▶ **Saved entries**
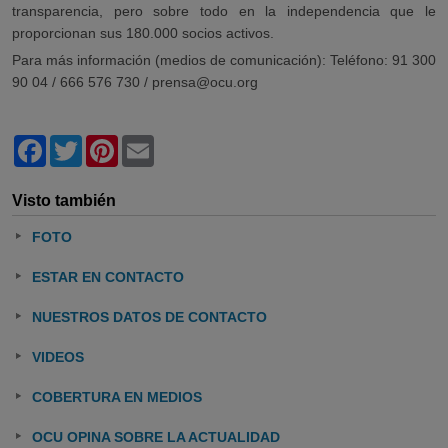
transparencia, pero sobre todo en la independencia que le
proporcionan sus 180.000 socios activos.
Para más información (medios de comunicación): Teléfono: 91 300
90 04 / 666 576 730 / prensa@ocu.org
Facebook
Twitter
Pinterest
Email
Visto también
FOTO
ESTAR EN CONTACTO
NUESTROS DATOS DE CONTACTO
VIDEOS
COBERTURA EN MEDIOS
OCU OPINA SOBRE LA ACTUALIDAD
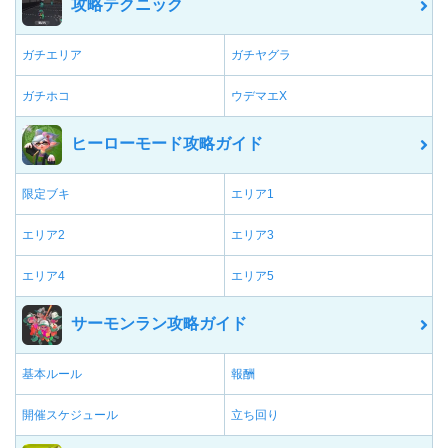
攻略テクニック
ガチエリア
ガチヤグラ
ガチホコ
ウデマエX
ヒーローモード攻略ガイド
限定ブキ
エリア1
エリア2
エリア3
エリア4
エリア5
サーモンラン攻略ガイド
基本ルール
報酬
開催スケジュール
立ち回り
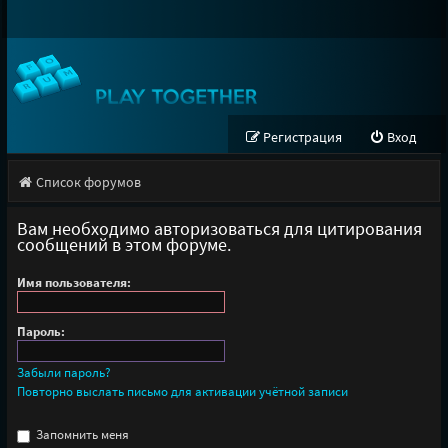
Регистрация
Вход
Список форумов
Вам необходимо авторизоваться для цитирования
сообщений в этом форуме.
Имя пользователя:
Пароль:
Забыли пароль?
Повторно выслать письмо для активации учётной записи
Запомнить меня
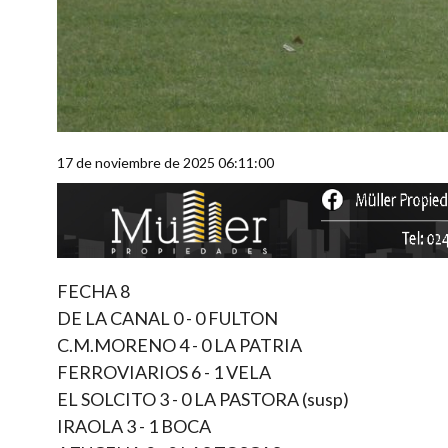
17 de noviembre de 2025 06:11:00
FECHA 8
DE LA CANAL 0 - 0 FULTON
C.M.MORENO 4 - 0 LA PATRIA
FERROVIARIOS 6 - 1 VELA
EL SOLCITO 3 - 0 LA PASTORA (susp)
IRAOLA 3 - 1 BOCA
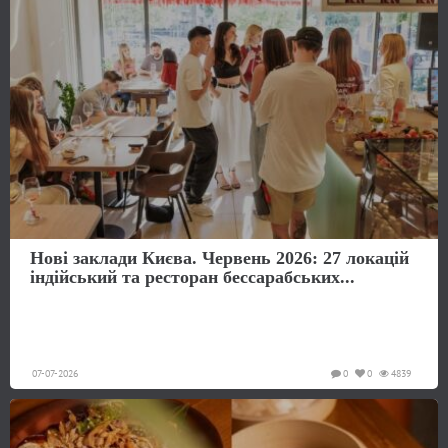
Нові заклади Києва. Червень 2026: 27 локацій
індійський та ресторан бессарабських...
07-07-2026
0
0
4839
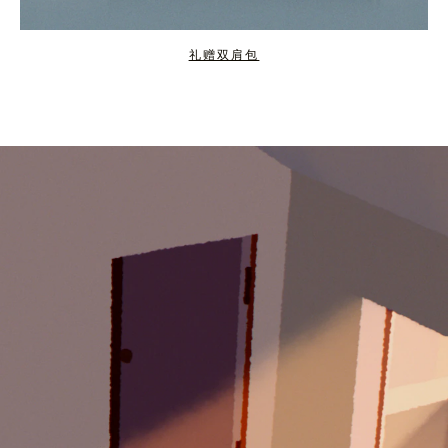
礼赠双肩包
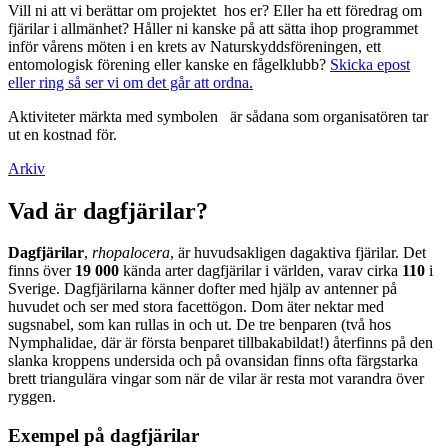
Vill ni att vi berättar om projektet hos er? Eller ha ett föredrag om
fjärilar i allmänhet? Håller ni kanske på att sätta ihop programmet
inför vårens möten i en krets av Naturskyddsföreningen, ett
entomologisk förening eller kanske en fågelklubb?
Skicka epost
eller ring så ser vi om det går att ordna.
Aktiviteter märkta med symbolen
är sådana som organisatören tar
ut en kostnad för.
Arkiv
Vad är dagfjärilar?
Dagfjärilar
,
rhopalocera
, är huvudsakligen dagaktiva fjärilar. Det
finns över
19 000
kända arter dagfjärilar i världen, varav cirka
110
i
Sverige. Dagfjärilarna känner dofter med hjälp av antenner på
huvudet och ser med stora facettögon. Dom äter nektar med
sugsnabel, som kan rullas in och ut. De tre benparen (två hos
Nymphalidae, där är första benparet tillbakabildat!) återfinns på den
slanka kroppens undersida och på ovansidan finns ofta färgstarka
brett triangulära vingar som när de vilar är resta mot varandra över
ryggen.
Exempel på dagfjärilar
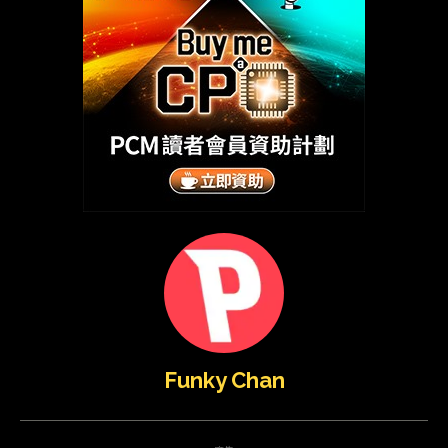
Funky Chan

▶ **ABOUT THIS TASK**
Omit the pictures and please write out exactly the lines between the one containing "är sådana som organisatören tar" and the last line of the entries, both included.

▶ **EXERCISE OUTPUT**
är sådana som organisatören tar
ut en kostnad för.
Arkiv
Vad är dagfjärilar?
Dagfjärilar
,
rhopalocera
, är huvudsakligen dagaktiva fjärilar. Det
finns över
19 000
kända arter dagfjärilar i världen, varav cirka
110
i
Sverige. Dagfjärilarna känner dofter med hjälp av antenner på
huvudet och ser med stora facettögon. Dom äter nektar med
sugsnabel, som kan rullas in och ut. De tre benparen (två hos
Nymphalidae, där är första benparet tillbakabildat!) återfinns på den
slanka kroppens undersida och på ovansidan finns ofta färgstarka
brett triangulära vingar som när de vilar är resta mot varandra över
ryggen.
Exempel på dagfjärilar
Funky Chan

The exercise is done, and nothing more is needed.